Source  Our Best Bites
Recipe Added:  1/12/2012
1 Tbsp olive oil
1 cup chopped onion
¾ cup shredded carrot
4 cloves garlic, minced
1 tsp sugar
1 tsp Kosher salt
1/4 tsp pepper
1 Tbsp dried basil
1/2 tsp dried oregano
2/3 cup sun-dried tomatoes, in oil
2 cans diced tomatoes, undrained
1 can chicken broth
3 oz pkg cream cheese
1/2 tsp red pepper flakes
Optional: Parmesan cheese and fresh basil for garnish
Place oil in a large saucepan over medium heat. Add onion, carrot, and garlic, and cook for 3-4 minutes or until vegetables are tender, stirring often. Add sun-dried tomatoes, canned tomatoes, chicken broth, sugar, salt, pepper, oregano, basil, and red pepper flakes. Bring soup to a boil and then reduce heat to simmer. Cover pan and simmer for 30 minutes.

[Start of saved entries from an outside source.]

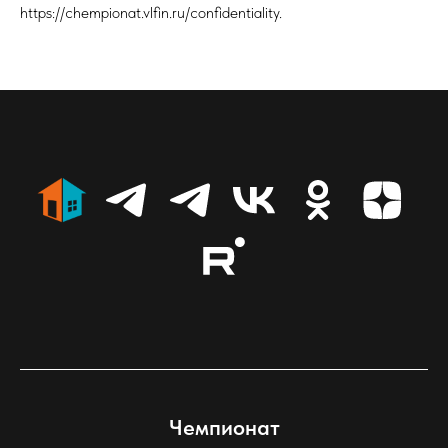
https://chempionat.vlfin.ru/confidentiality.
Чемпионат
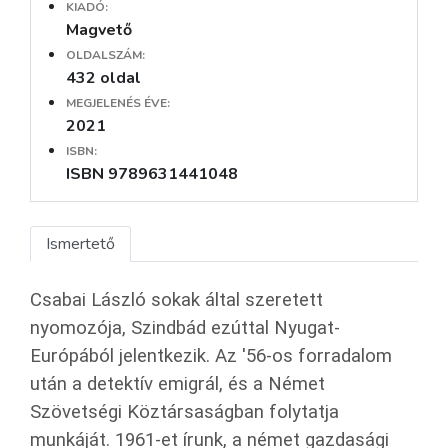
KIADÓ:
Magvető
OLDALSZÁM:
432 oldal
MEGJELENÉS ÉVE:
2021
ISBN:
ISBN 9789631441048
Ismertető
Csabai László sokak által szeretett
nyomozója, Szindbád ezúttal Nyugat-
Európából jelentkezik. Az '56-os forradalom
után a detektív emigrál, és a Német
Szövetségi Köztársaságban folytatja
munkáját. 1961-et írunk, a német gazdasági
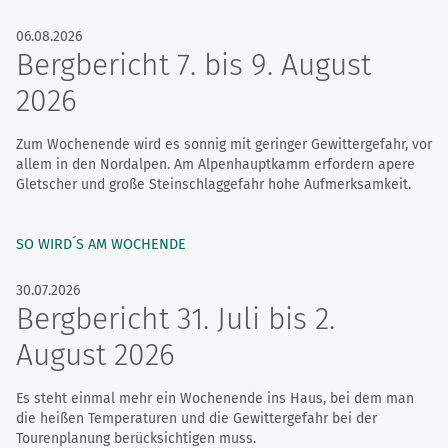
06.08.2026
Bergbericht 7. bis 9. August
2026
Zum Wochenende wird es sonnig mit geringer Gewittergefahr, vor
allem in den Nordalpen. Am Alpenhauptkamm erfordern apere
Gletscher und große Steinschlaggefahr hohe Aufmerksamkeit.
SO WIRD´S AM WOCHENDE
30.07.2026
Bergbericht 31. Juli bis 2.
August 2026
Es steht einmal mehr ein Wochenende ins Haus, bei dem man
die heißen Temperaturen und die Gewittergefahr bei der
Tourenplanung berücksichtigen muss.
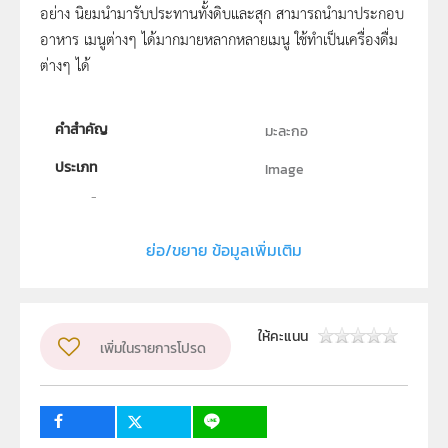
อย่าง นิยมนำมารับประทานทั้งดิบและสุก สามารถนำมาประกอบ
อาหาร เมนูต่างๆ ได้มากมายหลากหลายเมนู ใช้ทำเป็นเครื่องดื่ม
ต่างๆ ได้
คำสำคัญ
มะละกอ
ประเภท
Image
ลิขสิทธิ์
สถาบันส่งเสริมการสอนวิทยาศาสตร์และเทคโนโลยี (สสวท.)
ย่อ/ขยาย ข้อมูลเพิ่มเติม
ผู้แต่ง หรือ เจ้าของผลงาน
มาเนตร์ กอบน้ำเพ็ชร และ จิโรภาส โชติฉัตรชัย
รูปแบบไฟล์
.jpeg
ให้คะแนน
เพิ่มในรายการโปรด
วิชา
ชีววิทยา
ระดับชั้น
ปฐมวัย, ป.1, ป.2, ป.3, ป.4, ป.5, ป.6, ม.1, ม.2, ม.3, ม.4, ม.5,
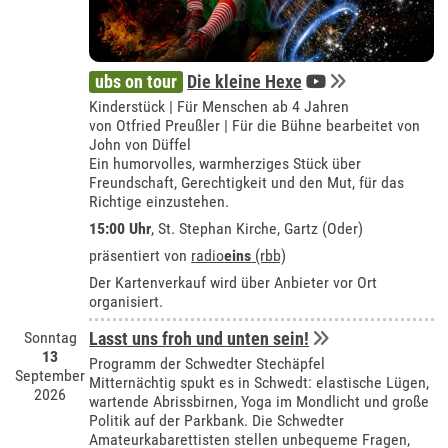
ubs on tour
Die kleine Hexe
Kinderstück | Für Menschen ab 4 Jahren
von Otfried Preußler | Für die Bühne bearbeitet von
John von Düffel
Ein humorvolles, warmherziges Stück über
Freundschaft, Gerechtigkeit und den Mut, für das
Richtige einzustehen.
15:00 Uhr
, St. Stephan Kirche, Gartz (Oder)
präsentiert von
radio
eins
(rbb)
Der Kartenverkauf wird über Anbieter vor Ort
organisiert.
Sonntag
Lasst uns froh und unten sein!
13
Programm der Schwedter Stechäpfel
September
Mitternächtig spukt es in Schwedt: elastische Lügen,
2026
wartende Abrissbirnen, Yoga im Mondlicht und große
Politik auf der Parkbank. Die Schwedter
Amateurkabarettisten stellen unbequeme Fragen,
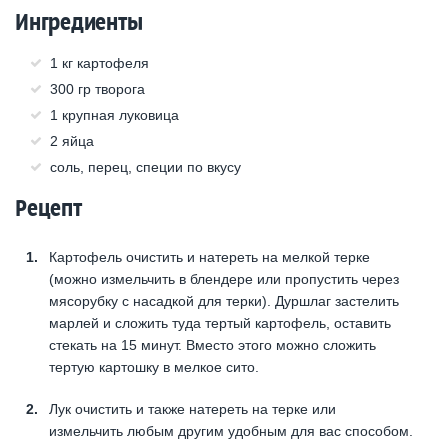
Ингредиенты
1 кг картофеля
300 гр творога
1 крупная луковица
2 яйца
соль, перец, специи по вкусу
Рецепт
Картофель очистить и натереть на мелкой терке
(можно измельчить в блендере или пропустить через
мясорубку с насадкой для терки). Дуршлаг застелить
марлей и сложить туда тертый картофель, оставить
стекать на 15 минут. Вместо этого можно сложить
тертую картошку в мелкое сито.
Лук очистить и также натереть на терке или
измельчить любым другим удобным для вас способом.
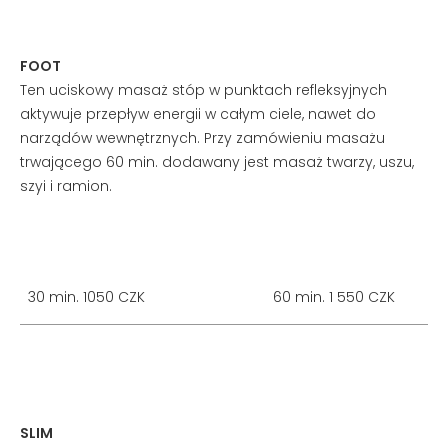
FOOT
Ten uciskowy masaż stóp w punktach refleksyjnych
aktywuje przepływ energii w całym ciele, nawet do
narządów wewnętrznych. Przy zamówieniu masażu
trwającego 60 min. dodawany jest masaż twarzy, uszu,
szyi i ramion.
30 min. 1050 CZK
60 min. 1 550 CZK
SLIM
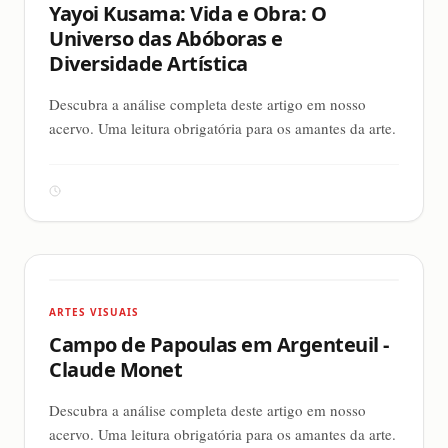
Yayoi Kusama: Vida e Obra: O
Universo das Abóboras e
Diversidade Artística
Descubra a análise completa deste artigo em nosso
acervo. Uma leitura obrigatória para os amantes da arte.
ARTES VISUAIS
Campo de Papoulas em Argenteuil -
Claude Monet
Descubra a análise completa deste artigo em nosso
acervo. Uma leitura obrigatória para os amantes da arte.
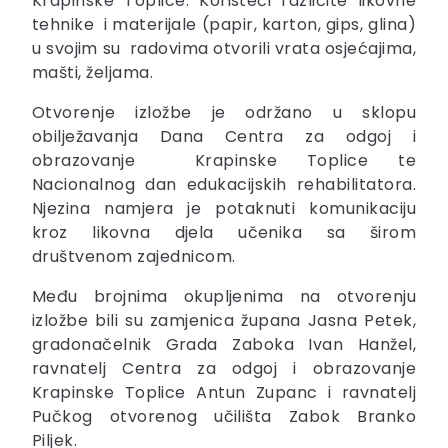
Krapinske Toplice. Koristeći različite likovne
tehnike i materijale (papir, karton, gips, glina)
u svojim su radovima otvorili vrata osjećajima,
mašti, željama.
Otvorenje izložbe je održano u sklopu
obilježavanja Dana Centra za odgoj i
obrazovanje Krapinske Toplice te
Nacionalnog dan edukacijskih rehabilitatora.
Njezina namjera je potaknuti komunikaciju
kroz likovna djela učenika sa širom
društvenom zajednicom.
Među brojnima okupljenima na otvorenju
izložbe bili su zamjenica župana Jasna Petek,
gradonačelnik Grada Zaboka Ivan Hanžel,
ravnatelj Centra za odgoj i obrazovanje
Krapinske Toplice Antun Zupanc i ravnatelj
Pučkog otvorenog učilišta Zabok Branko
Piljek.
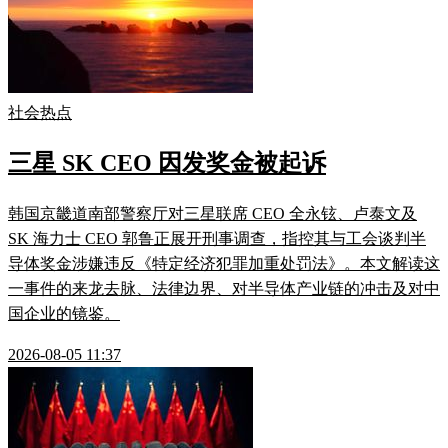
社会热点
三星 SK CEO 因发奖金被起诉
韩国京畿道南部警察厅对三星联席 CEO 全永铉、卢泰文及
SK 海力士 CEO 郭鲁正展开刑事调查，指控其与工会谈判半
导体奖金涉嫌违反《特定经济犯罪加重处罚法》。本文解读这
一事件的来龙去脉、法律边界、对半导体产业链的冲击及对中
国企业的镜鉴。
2026-08-05 11:37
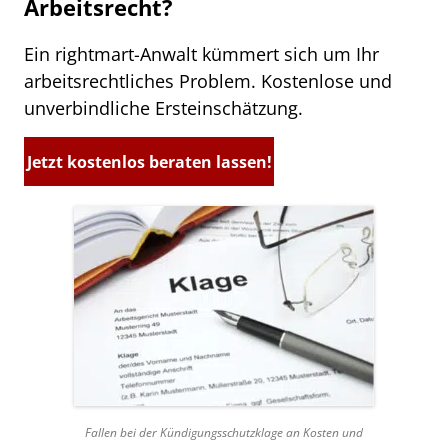
Arbeitsrecht?
Ein rightmart-Anwalt kümmert sich um Ihr
arbeitsrechtliches Problem. Kostenlose und
unverbindliche Ersteinschätzung.
Jetzt kostenlos beraten lassen!
Fallen bei der Kündigungsschutzklage an Kosten und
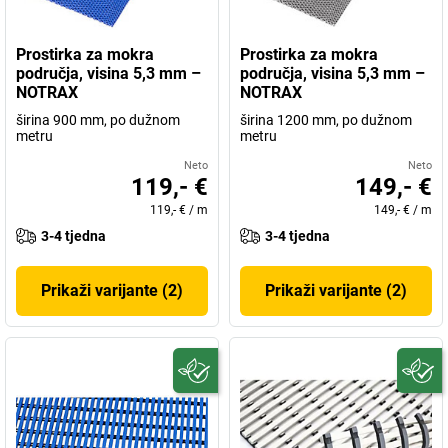
Prostirka za mokra
Prostirka za mokra
područja, visina 5,3 mm –
područja, visina 5,3 mm –
NOTRAX
NOTRAX
širina 900 mm, po dužnom
širina 1200 mm, po dužnom
metru
metru
Neto
Neto
119,- €
149,- €
119,- €
/
m
149,- €
/
m
3-4 tjedna
3-4 tjedna
Prikaži varijante (2)
Prikaži varijante (2)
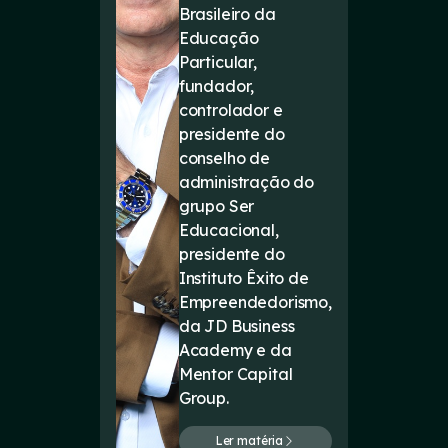
Brasileiro da
Educação
Particular,
fundador,
controlador e
presidente do
conselho de
administração do
grupo Ser
Educacional,
presidente do
Instituto Êxito de
Empreendedorismo,
da JD Business
Academy e da
Mentor Capital
Group.
Ler matéria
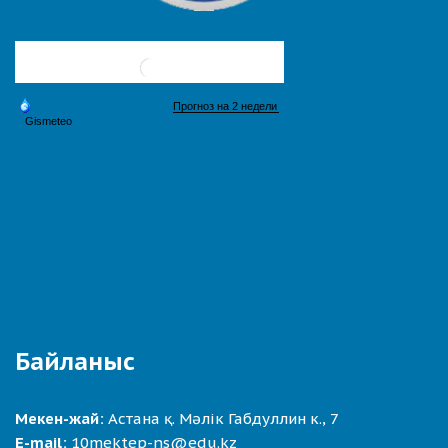
Байланыс
Мекен-жай:
Астана қ. Мәлік Габдуллин к., 7
E-mail:
10mektep-ns@edu.kz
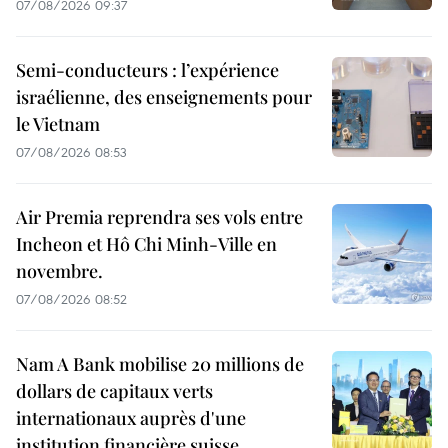
07/08/2026 09:37
Semi-conducteurs : l’expérience
israélienne, des enseignements pour
le Vietnam
07/08/2026 08:53
Air Premia reprendra ses vols entre
Incheon et Hô Chi Minh-Ville en
novembre.
07/08/2026 08:52
Nam A Bank mobilise 20 millions de
dollars de capitaux verts
internationaux auprès d'une
institution financière suisse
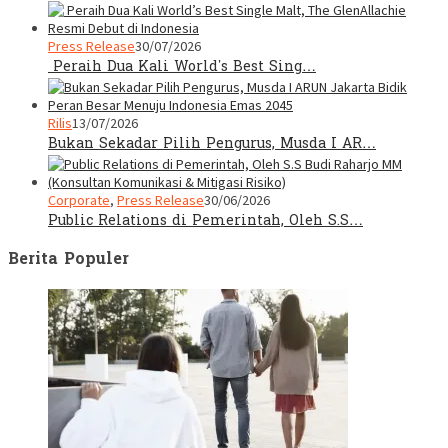
Press Release
30/07/2026
Peraih Dua Kali World’s Best Sing…
Rilis
13/07/2026
Bukan Sekadar Pilih Pengurus, Musda I AR…
Corporate
,
Press Release
30/06/2026
Public Relations di Pemerintah, Oleh S.S…
Berita Populer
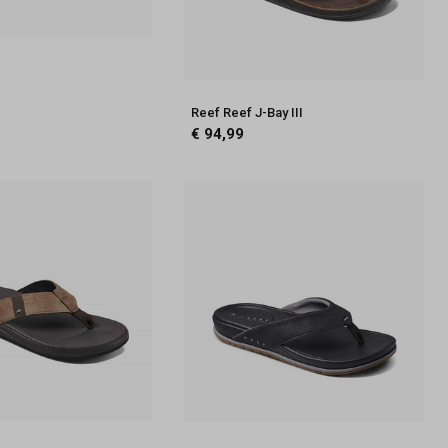
e
Reef Reef J-Bay III
€ 94,99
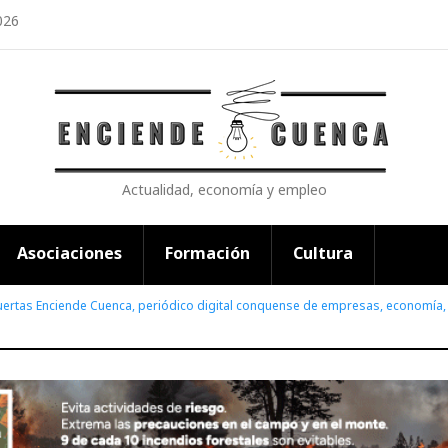
026
Actualidad, economía y empleo
Asociaciones
Formación
Cultura
uertas Enciende Cuenca, periódico digital conquense de empresas, economía,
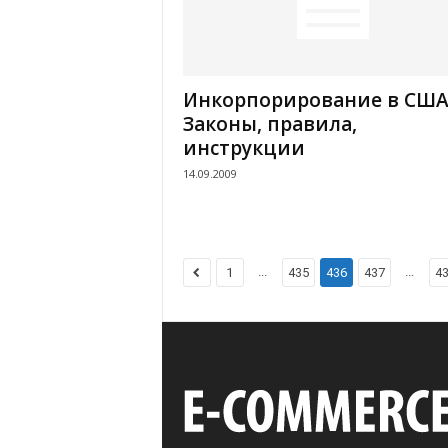
Инкорпорирование в США
Законы, правила,
инструкции
14.09.2009
...
...
1
435
436
437
4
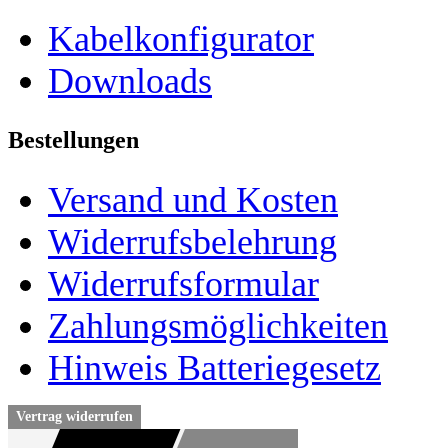
Kabelkonfigurator
Downloads
Bestellungen
Versand und Kosten
Widerrufsbelehrung
Widerrufsformular
Zahlungsmöglichkeiten
Hinweis Batteriegesetz
Vertrag widerrufen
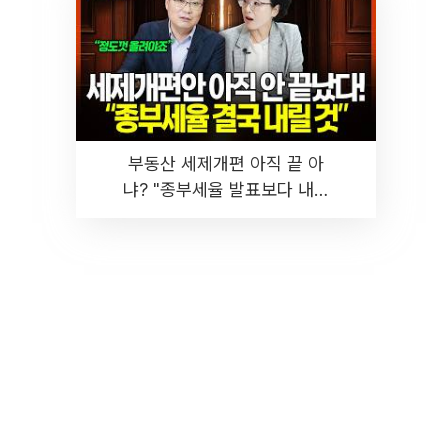
부동산 세제개편 아직 끝 아
냐? "종부세율 발표보다 내릴
것" 장기거주·양도세 전망 I 집
땅지성 I 김인만, 진미윤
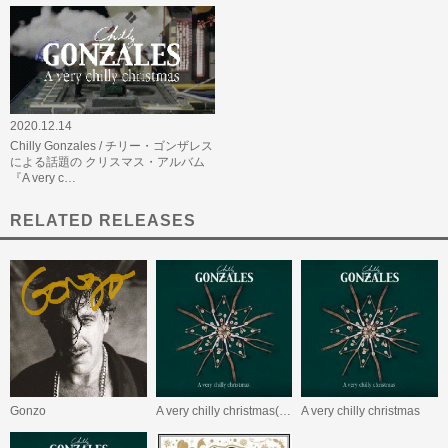
2020.12.14
Chilly Gonzales / チリー・ゴンザレス
による話題の クリスマス・アルバム
『A very c…
RELATED RELEASES
Gonzo
A very chilly christmas(期間限定/スペシャル・プライス盤 )
A very chilly christmas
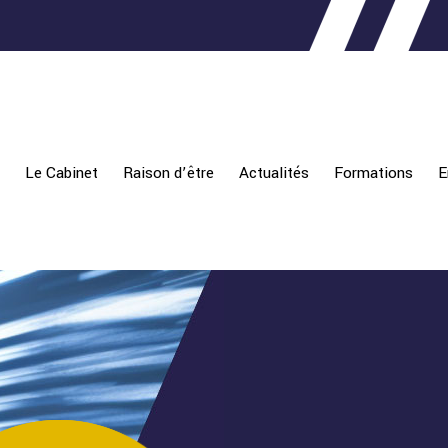
Le Cabinet
Raison d’être
Actualités
Formations
E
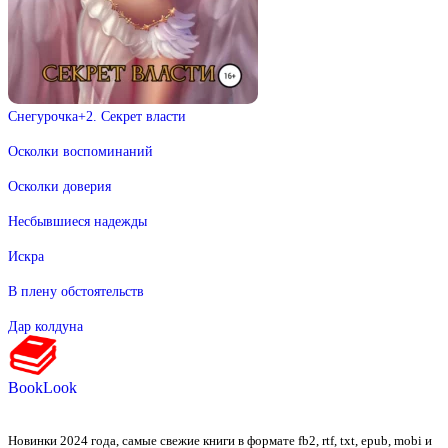
Снегурочка+2. Секрет власти
Осколки воспоминаний
Осколки доверия
Несбывшиеся надежды
Искра
В плену обстоятельств
Дар колдуна
BookLook
Новинки 2024 года, самые свежие книги в формате fb2, rtf, txt, epub, mobi и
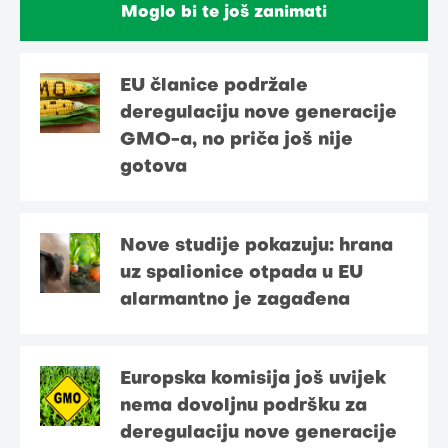
Moglo bi te još zanimati
EU članice podržale
deregulaciju nove generacije
GMO-a, no priča još nije
gotova
Nove studije pokazuju: hrana
uz spalionice otpada u EU
alarmantno je zagađena
Europska komisija još uvijek
nema dovoljnu podršku za
deregulaciju nove generacije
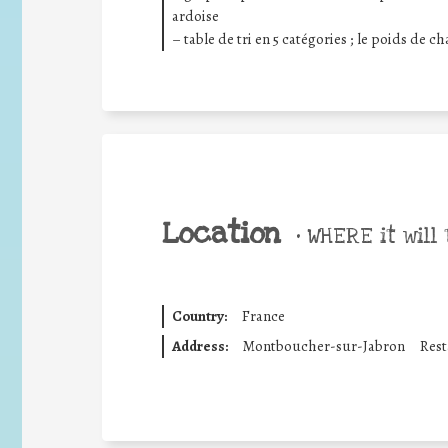
ardoise
– table de tri en 5 catégories ; le poids de c
Location
•
WHERE it will 
Country:
France
Address:
Montboucher-sur-Jabron
Rest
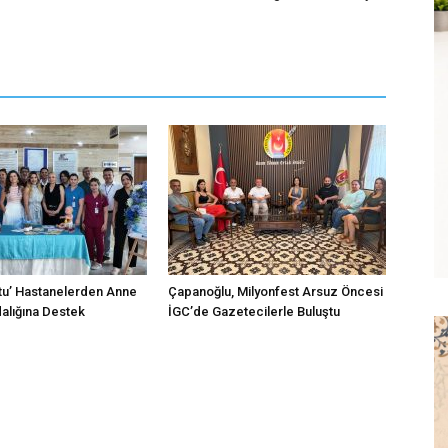
tu’ Hastanelerden Anne
Çapanoğlu, Milyonfest Arsuz Öncesi
dalığına Destek
İGC’de Gazetecilerle Buluştu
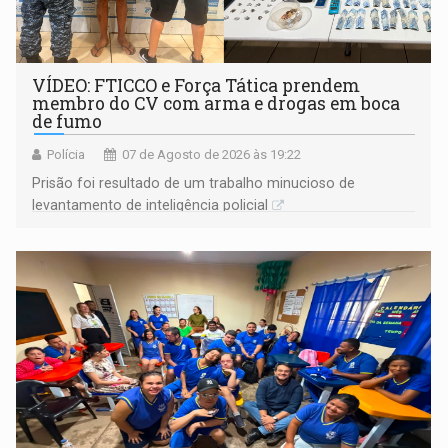
VÍDEO: FTICCO e Força Tática prendem
membro do CV com arma e drogas em boca
de fumo
Polícia
07 de Agosto de 2026 às 19:22
Prisão foi resultado de um trabalho minucioso de
levantamento de inteligência policial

Remove from heat. Place soup in a blender (in 2 batches if necessary). Add cream cheese. Remove center piece of blender lid to allow steam to escape, but place a paper towel over opening in blender lid to avoid spills. Process for a few minutes until smooth. Add additional salt and pepper to taste and then divide soup among bowls. Garnish each serving with a sprinkle of shredded Parmesan cheese and a fresh basil leaf if desired. Serve with grilled cheese sandwiches, bread sticks, French bread, or rolls.